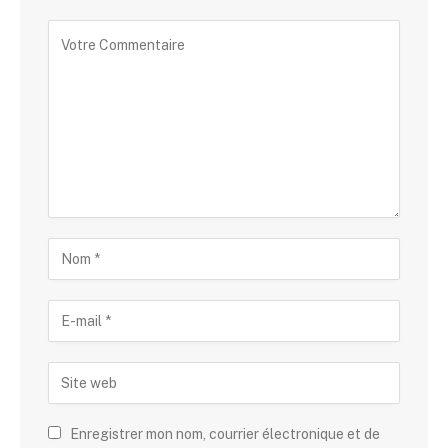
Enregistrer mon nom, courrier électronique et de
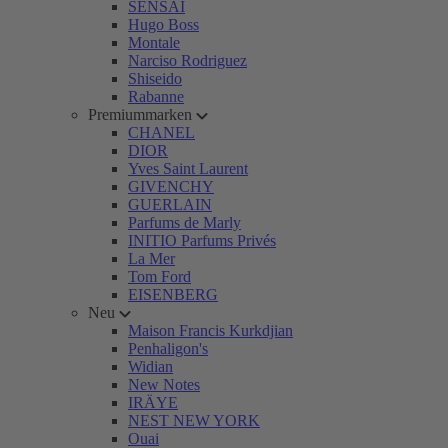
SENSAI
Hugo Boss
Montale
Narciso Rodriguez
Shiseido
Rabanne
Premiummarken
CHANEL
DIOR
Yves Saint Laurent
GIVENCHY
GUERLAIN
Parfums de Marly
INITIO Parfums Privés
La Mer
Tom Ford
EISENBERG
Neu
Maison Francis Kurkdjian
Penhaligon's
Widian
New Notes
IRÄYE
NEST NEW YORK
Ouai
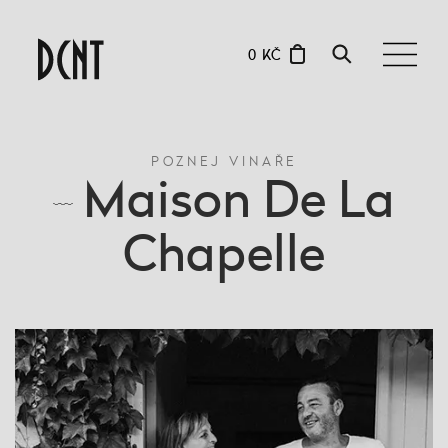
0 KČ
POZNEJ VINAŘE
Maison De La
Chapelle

============================================================

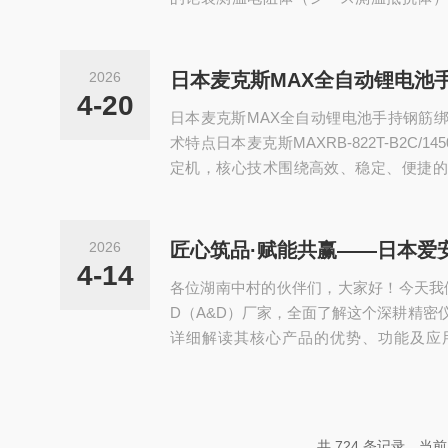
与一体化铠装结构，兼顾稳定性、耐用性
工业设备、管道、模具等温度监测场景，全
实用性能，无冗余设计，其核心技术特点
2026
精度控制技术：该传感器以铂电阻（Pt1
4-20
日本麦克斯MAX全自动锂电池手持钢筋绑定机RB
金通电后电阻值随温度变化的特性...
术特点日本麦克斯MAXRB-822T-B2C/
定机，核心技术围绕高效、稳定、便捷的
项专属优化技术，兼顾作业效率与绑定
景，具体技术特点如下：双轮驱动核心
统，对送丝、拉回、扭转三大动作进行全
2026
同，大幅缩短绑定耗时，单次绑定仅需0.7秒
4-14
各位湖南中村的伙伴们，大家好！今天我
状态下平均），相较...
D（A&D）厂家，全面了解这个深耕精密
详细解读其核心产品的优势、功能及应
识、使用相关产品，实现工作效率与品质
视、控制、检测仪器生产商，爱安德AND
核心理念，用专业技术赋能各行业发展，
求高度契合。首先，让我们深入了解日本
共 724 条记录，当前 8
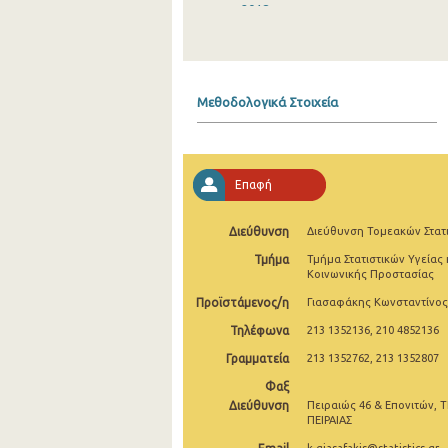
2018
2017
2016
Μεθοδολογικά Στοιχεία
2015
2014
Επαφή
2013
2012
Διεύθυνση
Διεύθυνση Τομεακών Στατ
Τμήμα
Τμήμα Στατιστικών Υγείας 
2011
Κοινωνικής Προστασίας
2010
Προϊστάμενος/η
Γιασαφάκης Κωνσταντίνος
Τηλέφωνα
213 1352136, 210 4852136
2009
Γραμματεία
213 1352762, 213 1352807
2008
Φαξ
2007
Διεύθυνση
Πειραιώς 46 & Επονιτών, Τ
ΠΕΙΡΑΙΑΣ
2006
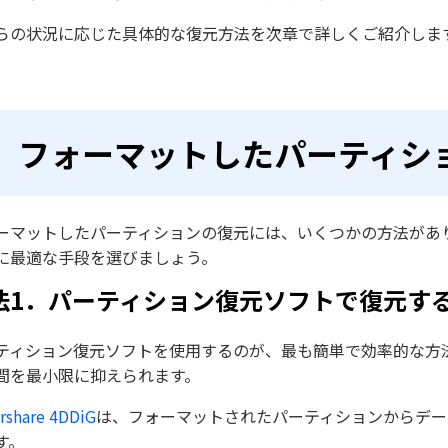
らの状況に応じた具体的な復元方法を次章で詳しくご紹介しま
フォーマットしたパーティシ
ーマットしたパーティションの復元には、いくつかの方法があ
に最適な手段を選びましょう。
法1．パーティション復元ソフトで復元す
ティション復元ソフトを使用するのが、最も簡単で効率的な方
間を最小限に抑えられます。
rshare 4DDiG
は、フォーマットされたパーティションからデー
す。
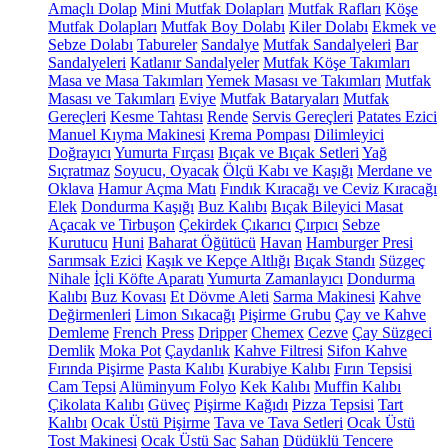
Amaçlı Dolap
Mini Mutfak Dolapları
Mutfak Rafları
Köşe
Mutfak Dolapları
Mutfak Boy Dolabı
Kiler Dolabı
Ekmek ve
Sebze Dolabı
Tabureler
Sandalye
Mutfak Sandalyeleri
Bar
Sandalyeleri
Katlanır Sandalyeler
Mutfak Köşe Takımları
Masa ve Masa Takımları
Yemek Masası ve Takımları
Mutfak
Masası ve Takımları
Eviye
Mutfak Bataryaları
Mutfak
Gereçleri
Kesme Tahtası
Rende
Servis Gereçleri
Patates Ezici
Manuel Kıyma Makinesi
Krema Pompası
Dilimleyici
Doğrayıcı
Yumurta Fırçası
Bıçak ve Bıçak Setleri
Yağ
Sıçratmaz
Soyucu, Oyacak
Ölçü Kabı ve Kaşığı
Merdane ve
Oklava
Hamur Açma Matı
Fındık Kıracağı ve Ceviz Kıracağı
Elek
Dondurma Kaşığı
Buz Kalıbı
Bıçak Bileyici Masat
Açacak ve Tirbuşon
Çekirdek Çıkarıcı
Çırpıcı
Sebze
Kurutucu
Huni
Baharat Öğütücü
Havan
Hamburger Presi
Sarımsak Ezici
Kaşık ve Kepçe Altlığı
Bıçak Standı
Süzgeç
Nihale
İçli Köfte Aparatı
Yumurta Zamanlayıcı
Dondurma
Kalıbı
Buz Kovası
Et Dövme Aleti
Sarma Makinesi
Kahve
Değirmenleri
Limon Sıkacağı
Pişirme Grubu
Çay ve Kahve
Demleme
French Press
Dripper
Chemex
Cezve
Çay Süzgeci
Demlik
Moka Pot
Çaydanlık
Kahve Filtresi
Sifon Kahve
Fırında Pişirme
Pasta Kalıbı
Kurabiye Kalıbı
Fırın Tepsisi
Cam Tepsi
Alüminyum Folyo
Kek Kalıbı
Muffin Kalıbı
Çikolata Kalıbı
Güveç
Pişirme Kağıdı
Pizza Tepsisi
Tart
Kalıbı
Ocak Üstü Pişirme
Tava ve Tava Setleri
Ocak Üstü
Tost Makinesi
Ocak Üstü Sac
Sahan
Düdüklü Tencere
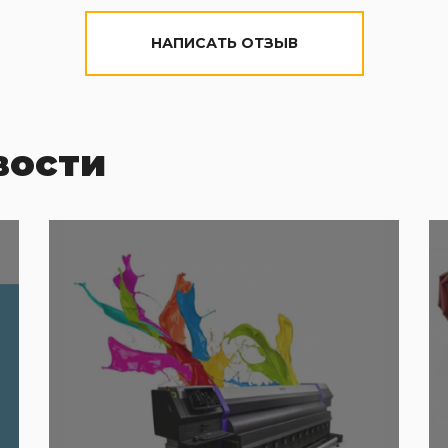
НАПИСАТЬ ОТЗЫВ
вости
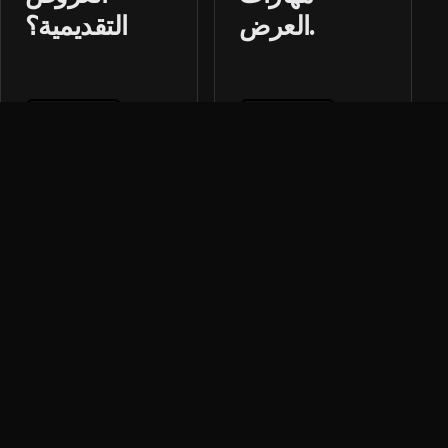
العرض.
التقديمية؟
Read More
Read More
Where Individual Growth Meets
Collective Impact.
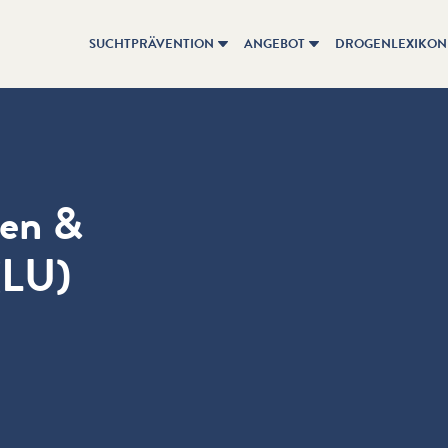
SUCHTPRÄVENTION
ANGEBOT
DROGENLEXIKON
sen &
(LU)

============================================================

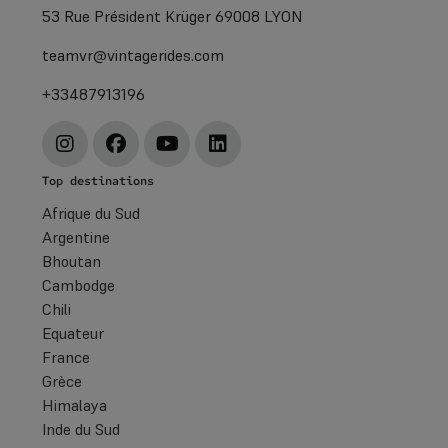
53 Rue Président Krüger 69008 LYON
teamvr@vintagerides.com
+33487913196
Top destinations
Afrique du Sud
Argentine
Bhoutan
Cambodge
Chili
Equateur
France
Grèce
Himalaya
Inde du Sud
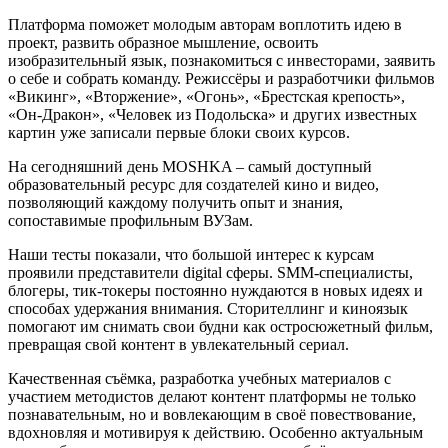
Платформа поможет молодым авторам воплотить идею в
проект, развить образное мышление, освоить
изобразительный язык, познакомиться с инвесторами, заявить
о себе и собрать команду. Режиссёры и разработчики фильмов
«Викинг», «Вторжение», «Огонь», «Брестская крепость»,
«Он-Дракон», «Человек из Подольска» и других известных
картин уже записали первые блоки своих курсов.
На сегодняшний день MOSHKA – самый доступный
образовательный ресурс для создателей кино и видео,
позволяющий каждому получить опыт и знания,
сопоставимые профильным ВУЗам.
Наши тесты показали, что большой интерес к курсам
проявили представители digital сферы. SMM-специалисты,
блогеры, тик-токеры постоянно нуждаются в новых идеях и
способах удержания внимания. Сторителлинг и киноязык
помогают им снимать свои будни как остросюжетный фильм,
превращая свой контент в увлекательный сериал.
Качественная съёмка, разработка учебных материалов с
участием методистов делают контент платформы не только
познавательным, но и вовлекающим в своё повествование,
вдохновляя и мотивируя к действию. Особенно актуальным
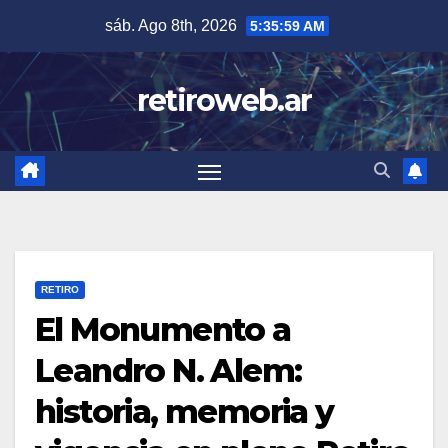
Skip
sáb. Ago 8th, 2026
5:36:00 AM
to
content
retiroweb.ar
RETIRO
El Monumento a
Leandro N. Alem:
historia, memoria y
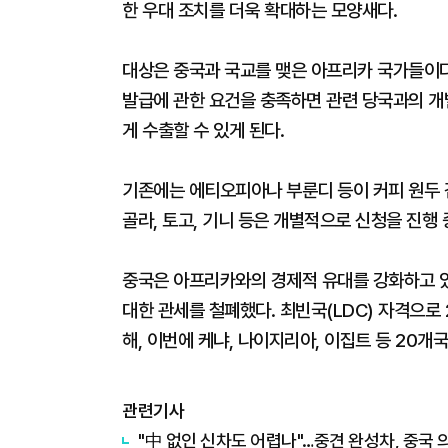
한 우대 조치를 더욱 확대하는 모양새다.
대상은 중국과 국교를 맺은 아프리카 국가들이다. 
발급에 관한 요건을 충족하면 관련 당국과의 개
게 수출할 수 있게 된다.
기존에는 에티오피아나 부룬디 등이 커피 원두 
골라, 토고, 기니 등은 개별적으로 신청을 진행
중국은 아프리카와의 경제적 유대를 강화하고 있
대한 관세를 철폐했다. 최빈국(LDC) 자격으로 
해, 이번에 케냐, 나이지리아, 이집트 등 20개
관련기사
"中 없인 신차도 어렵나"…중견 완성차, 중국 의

============================================================

- What the task requires: Check each line above for the word "Maison" and copy the ones that have it.

- Response for this exercise:
Maison Francis Kurkdjian
Maison De La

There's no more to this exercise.